Let's be clear: The reason nobody has mentioned panties yet is because these are not WOMENs underwear this is KIDs underwear. There's no appeal here! If you are 12 years old you get a pass. Otherwise........

Actually @ Sugarbush on April 22nd I noticed some of the most glaring examples. I believe under all 3 major lifts in operation but most memorably beside Heaven's Gate.

If my vote counted I'd say clean that stuff up but don't make it a hardcore rule. Just clean it up a couple times a season and eventually it will lose it's draw.


----------



## thetrailboss (May 10, 2018)

As to the OP, I have to agree.  There used to be ONE "lucky tree" at a resort for folks to throw beads on during spring skiing and riding.  Now, at least at Alta, there are like ten trees under Sunnyside.  There are like four under Gadzoom at Snowbird.  I'm not sure why folks needed more than one tree to decorate.  It is a problem at Alta because that is National Forest land, and, at least before El Trumpo, the NFS was pretty concerned about impacts to the forest.


----------



## Domeskier (May 10, 2018)

I'm glad someone is finally standing up for all those squirrels and chipmunks strangled to death by discarded bra straps and mardi gras beads.


----------



## mikec142 (May 10, 2018)

bdfreetuna said:


> Again not surprised NJ has a strong standing in this area. No frickin way this started at Vail.

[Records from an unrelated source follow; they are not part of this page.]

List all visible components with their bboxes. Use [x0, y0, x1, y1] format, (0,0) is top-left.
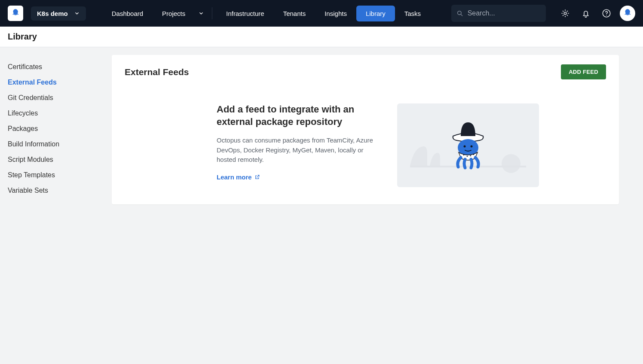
primary-nav: Dashboard Projects Infrastructure Tenant…	[102, 6, 430, 21]
nav-tasks[interactable]: Tasks	[395, 6, 430, 21]
library-sidebar: Certificates External Feeds Git Credenti…	[0, 47, 112, 364]
external-feeds-card: External Feeds ADD FEED Add a feed to in…	[112, 55, 619, 204]
sidebar-item-external-feeds[interactable]: External Feeds	[8, 75, 112, 90]
section-header: Library	[0, 27, 643, 47]
svg-rect-5	[410, 166, 526, 167]
svg-point-3	[606, 15, 607, 15]
sidebar-item-build-information[interactable]: Build Information	[8, 136, 112, 152]
space-switcher[interactable]: K8s demo	[31, 6, 86, 21]
nav-projects[interactable]: Projects	[153, 6, 195, 21]
card-title: External Feeds	[125, 67, 189, 77]
card-header: External Feeds ADD FEED	[125, 64, 606, 79]
nav-insights[interactable]: Insights	[315, 6, 356, 21]
octopus-logo-icon	[10, 8, 21, 19]
learn-more-label: Learn more	[217, 173, 252, 181]
svg-point-9	[463, 155, 465, 156]
external-link-icon	[254, 174, 260, 180]
octopus-avatar-icon	[622, 8, 633, 19]
sidebar-item-variable-sets[interactable]: Variable Sets	[8, 183, 112, 198]
add-feed-button[interactable]: ADD FEED	[561, 64, 606, 79]
nav-dashboard[interactable]: Dashboard	[102, 6, 153, 21]
main-area: Certificates External Feeds Git Credenti…	[0, 47, 643, 364]
search-icon	[456, 9, 463, 17]
chevron-down-icon	[74, 10, 80, 16]
octopus-cowboy-icon	[397, 103, 539, 187]
svg-point-12	[473, 154, 475, 155]
empty-state-description: Octopus can consume packages from TeamCi…	[217, 136, 380, 165]
svg-point-4	[502, 154, 521, 173]
top-nav: K8s demo Dashboard Projects Infrastructu…	[0, 0, 643, 27]
settings-icon[interactable]	[560, 9, 570, 18]
svg-point-1	[564, 12, 566, 15]
sidebar-item-lifecycles[interactable]: Lifecycles	[8, 106, 112, 121]
empty-state-heading: Add a feed to integrate with an external…	[217, 103, 380, 128]
empty-state-illustration	[397, 103, 539, 187]
sidebar-item-packages[interactable]: Packages	[8, 121, 112, 136]
chevron-down-icon	[198, 10, 204, 16]
learn-more-link[interactable]: Learn more	[217, 173, 260, 181]
sidebar-item-step-templates[interactable]: Step Templates	[8, 167, 112, 183]
svg-point-10	[467, 156, 468, 157]
notifications-icon[interactable]	[581, 9, 591, 18]
nav-infrastructure[interactable]: Infrastructure	[217, 6, 273, 21]
help-icon[interactable]	[602, 9, 611, 18]
empty-state-text: Add a feed to integrate with an external…	[217, 103, 380, 181]
svg-point-8	[471, 146, 473, 148]
nav-library[interactable]: Library	[356, 6, 395, 21]
sidebar-item-git-credentials[interactable]: Git Credentials	[8, 90, 112, 106]
svg-point-11	[470, 155, 472, 157]
user-avatar[interactable]	[620, 6, 635, 21]
nav-tenants[interactable]: Tenants	[274, 6, 315, 21]
projects-dropdown[interactable]	[195, 8, 208, 19]
content-wrap: External Feeds ADD FEED Add a feed to in…	[112, 47, 643, 364]
top-utility-icons	[560, 9, 611, 18]
svg-point-7	[464, 146, 466, 148]
section-title: Library	[8, 32, 37, 41]
sidebar-item-script-modules[interactable]: Script Modules	[8, 152, 112, 167]
sidebar-item-certificates[interactable]: Certificates	[8, 59, 112, 75]
search-input[interactable]	[468, 9, 541, 17]
global-search[interactable]	[451, 5, 546, 22]
svg-point-0	[458, 11, 461, 15]
empty-state: Add a feed to integrate with an external…	[125, 103, 606, 187]
product-logo[interactable]	[8, 6, 23, 21]
nav-separator	[212, 7, 212, 19]
space-name: K8s demo	[37, 10, 68, 17]
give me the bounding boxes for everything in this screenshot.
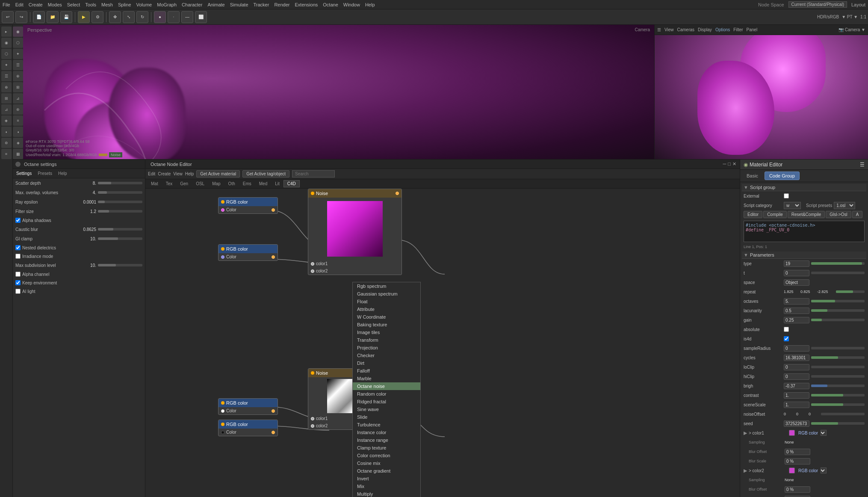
repeat-v2[interactable]: 0.825	[800, 290, 815, 294]
menu-ridged-fractal[interactable]: Ridged fractal	[353, 398, 420, 405]
compile-button[interactable]: Compile	[763, 211, 787, 218]
menu-animate[interactable]: Animate	[207, 2, 224, 7]
menu-gaussian-spectrum[interactable]: Gaussian spectrum	[353, 290, 420, 298]
octane-settings-close[interactable]	[15, 162, 21, 167]
menu-projection[interactable]: Projection	[353, 344, 420, 352]
save-button[interactable]: 💾	[60, 11, 72, 23]
ray-epsilon-value[interactable]: 0.0001	[73, 200, 96, 204]
left-icon-5[interactable]: ☰	[1, 71, 12, 81]
menu-multiply[interactable]: Multiply	[353, 490, 420, 497]
menu-mograph[interactable]: MoGraph	[157, 2, 177, 7]
alpha-shadows-checkbox[interactable]	[15, 218, 21, 223]
layout-label[interactable]: Layout	[851, 2, 865, 7]
object-mode[interactable]: ●	[154, 11, 166, 23]
menu-image-tiles[interactable]: Image tiles	[353, 328, 420, 336]
parameters-expand[interactable]: ▼	[744, 252, 748, 257]
node-tab-med[interactable]: Med	[255, 180, 271, 187]
node-tab-c4d[interactable]: C4D	[283, 180, 300, 187]
tool-7[interactable]: ⊿	[13, 93, 23, 104]
node-tab-ems[interactable]: Ems	[239, 180, 255, 187]
node-editor-maximize[interactable]: □	[728, 161, 731, 167]
octaves-bar[interactable]	[811, 300, 865, 302]
vp-panel[interactable]: Panel	[747, 27, 758, 32]
node-tab-osl[interactable]: OSL	[192, 180, 208, 187]
max-overlap-bar[interactable]	[98, 191, 142, 194]
me-tab-basic[interactable]: Basic	[742, 172, 763, 180]
vp-options[interactable]: Options	[715, 27, 730, 32]
edge-mode[interactable]: —	[181, 11, 193, 23]
tool-1[interactable]: ◉	[13, 27, 23, 37]
node-tab-tex[interactable]: Tex	[162, 180, 177, 187]
gain-bar[interactable]	[811, 319, 865, 321]
rgb-color-node-4[interactable]: RGB color Color	[218, 420, 278, 436]
menu-instance-color[interactable]: Instance color	[353, 429, 420, 436]
settings-tab-settings[interactable]: Settings	[15, 170, 33, 177]
max-overlap-value[interactable]: 4.	[73, 190, 96, 195]
script-presets-select[interactable]: 1.osl	[834, 202, 855, 209]
left-icon-9[interactable]: ◈	[1, 115, 12, 126]
irradiance-mode-checkbox[interactable]	[15, 254, 21, 259]
type-bar[interactable]	[811, 262, 865, 265]
node-tab-mat[interactable]: Mat	[147, 180, 162, 187]
brigh-bar[interactable]	[811, 385, 865, 387]
seed-value[interactable]: 372522673	[784, 420, 809, 427]
left-icon-12[interactable]: ≡	[1, 149, 12, 159]
left-icon-4[interactable]: ✦	[1, 60, 12, 70]
new-button[interactable]: 📄	[33, 11, 45, 23]
poly-mode[interactable]: ⬜	[195, 11, 207, 23]
code-editor[interactable]: #include <octane-cdnoise.h> #define _FPC…	[744, 221, 865, 242]
menu-spline[interactable]: Spline	[118, 2, 131, 7]
scene-scale-bar[interactable]	[811, 403, 865, 406]
seed-bar[interactable]	[811, 422, 865, 425]
menu-mesh[interactable]: Mesh	[101, 2, 113, 7]
tool-12[interactable]: ▦	[13, 149, 23, 159]
menu-rgb-spectrum[interactable]: Rgb spectrum	[353, 282, 420, 290]
color1-link-value[interactable]: RGB color	[798, 431, 818, 435]
menu-falloff[interactable]: Falloff	[353, 367, 420, 375]
menu-dirt[interactable]: Dirt	[353, 359, 420, 367]
hiclip-value[interactable]: 0	[784, 373, 809, 380]
hiclip-bar[interactable]	[811, 375, 865, 378]
menu-instance-range[interactable]: Instance range	[353, 436, 420, 444]
parameters-header[interactable]: ▼ Parameters	[742, 251, 866, 259]
editor-button[interactable]: Editor	[744, 211, 762, 218]
glsl-osl-button[interactable]: Glsl->Osl	[826, 211, 851, 218]
render-settings-button[interactable]: ⚙	[92, 11, 103, 23]
rgb-node-4-out[interactable]	[272, 431, 275, 434]
redo-button[interactable]: ↪	[15, 11, 27, 23]
ne-menu-view[interactable]: View	[173, 172, 183, 176]
ne-menu-help[interactable]: Help	[185, 172, 194, 176]
rgb-node-1-out[interactable]	[272, 208, 275, 212]
contrast-bar[interactable]	[811, 394, 865, 396]
menu-mix[interactable]: Mix	[353, 482, 420, 490]
node-tab-lit[interactable]: Lit	[271, 180, 283, 187]
node-tab-oth[interactable]: Oth	[224, 180, 239, 187]
script-cat-select[interactable]: w	[784, 202, 801, 209]
menu-modes[interactable]: Modes	[48, 2, 62, 7]
menu-transform[interactable]: Transform	[353, 336, 420, 344]
tool-4[interactable]: ☰	[13, 60, 23, 70]
color2-blur-offset-value[interactable]: 0 %	[785, 486, 810, 493]
caustic-blur-value[interactable]: 0.8625	[73, 227, 96, 232]
color1-dropdown[interactable]: ▼	[821, 430, 827, 436]
gi-clamp-value[interactable]: 10.	[73, 237, 96, 241]
menu-create[interactable]: Create	[29, 2, 43, 7]
rgb-color-node-1[interactable]: RGB color Color	[218, 197, 278, 214]
reset-compile-button[interactable]: Reset&Compile	[788, 211, 825, 218]
color1-swatch[interactable]	[789, 430, 795, 436]
viewport-right-content[interactable]	[655, 35, 868, 159]
scale-tool[interactable]: ⤡	[123, 11, 135, 23]
ne-menu-edit[interactable]: Edit	[148, 172, 155, 176]
menu-marble[interactable]: Marble	[353, 375, 420, 382]
contrast-value[interactable]: 1.	[784, 392, 809, 399]
sample-radius-value[interactable]: 0	[784, 345, 809, 352]
me-hamburger[interactable]: ☰	[860, 162, 865, 168]
ray-epsilon-bar[interactable]	[98, 201, 142, 203]
menu-checker[interactable]: Checker	[353, 352, 420, 359]
menu-octane-gradient[interactable]: Octane gradient	[353, 467, 420, 475]
max-subdiv-value[interactable]: 10.	[73, 263, 96, 268]
repeat-v1[interactable]: 1.825	[784, 290, 799, 294]
alpha-channel-checkbox[interactable]	[15, 272, 21, 277]
cycles-value[interactable]: 16.381001	[784, 355, 809, 361]
node-space-value[interactable]: Current (Standard/Physical)	[788, 1, 847, 8]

This made me laugh.  Being from NJ, my first thought was there was no way this originated in Vail.  

While not a big fan of the bra tree, it's the empty beer cans that disappoint me.  My imagination allows me to think that my fellow skiers share my love of the outdoors and a desire to keep our environment clean.


----------



## GregoryIsaacs (May 10, 2018)

I remember during the good old pre-legal days steamboat had an acrylic bong tree. Thats something I can get behind


----------



## SkiingInABlueDream (May 10, 2018)

thetrailboss said:


> As seen at Alta:
> 
> View attachment 23884



Let's try to think of other things to ban at Alta [emoji16]


----------



## Smellytele (May 10, 2018)

I was at wildcat with my wife riding up the lift and this loser snowboarder (snowboarder, skier doesn't matter loser is the important part) in front of us just tosses his Gatorade bottle over his shoulder off the lift like it was no big deal onto the trail. I said something loudly but he didn't acknowledge it. Wife told me not to start trouble at the top with him even though I wanted to.


----------



## Glenn (May 10, 2018)

I have an idea for a tree: Backpacks with Bluetooth speakers. It's more of a public service kinda thing. "Saving you from getting stuck on the chair; saving everyone on the mountain from your crappy music." :lol:


----------



## BenedictGomez (May 10, 2018)

SkiingInABlueDream said:


> *Let's try to think of other things to ban* at Alta [emoji16]



Selfie-sticks.


----------



## cdskier (May 10, 2018)

Glenn said:


> I have an idea for a tree: Backpacks with Bluetooth speakers. It's more of a public service kinda thing. "Saving you from getting stuck on the chair; saving everyone on the mountain from your crappy music." :lol:



Normally I hate those bluetooth speakers with a passion, yet this past weekend I heard a couple people playing music at Sugarbush and it didn't bother me at all. For the spring skiing atmosphere it just feels a bit different and more appropriate (music was appropriate too which may have also helped - i.e. Jimmy Buffet's Margaritaville)


----------



## ceo (May 10, 2018)

Every time I see a bra tree, I'm tempted to go pick up a pair of size XXXL tighty whities to contribute.


----------



## tumbler (May 10, 2018)

thetrailboss said:


> As seen at Alta:
> 
> View attachment 23884



You can't piss in the woods at Alta either.  Only reserved for the animals


----------



## thetrailboss (May 10, 2018)

tumbler said:


> You can't piss in the woods at Alta either.  Only reserved for the animals



Yep.  True.  Don't touch Little Cottonwood Creek either!


----------



## BenedictGomez (May 10, 2018)

tumbler said:


> *You can't piss in the woods at Alta either. * Only reserved for the animals





thetrailboss said:


> *Yep.  True. *



Wait, what?    

If this is true, I'd love to read their scientific rationale behind it (so I can subsequently mock it).


----------



## Domeskier (May 10, 2018)

BenedictGomez said:


> Wait, what?
> 
> If this is true, I'd love to read their scientific rationale behind it (so I can subsequently mock it).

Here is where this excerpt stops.